Exercise material
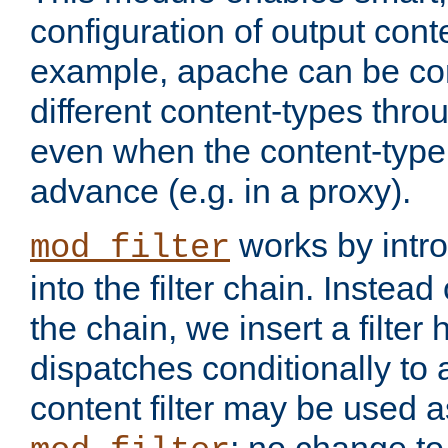
configuration of output conte
example, apache can be con
different content-types throug
even when the content-type 
advance (e.g. in a proxy).
works by intro
mod_filter
into the filter chain. Instead o
the chain, we insert a filter
dispatches conditionally to a
content filter may be used a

Work order
Could you transcribe the records above exactly, leaving every picture out?

Exercise result
configuration of output conte
example, apache can be con
different content-types throug
even when the content-type 
advance (e.g. in a proxy).
works by intro
mod_filter
into the filter chain. Instead o
the chain, we insert a filter
dispatches conditionally to a
content filter may be used a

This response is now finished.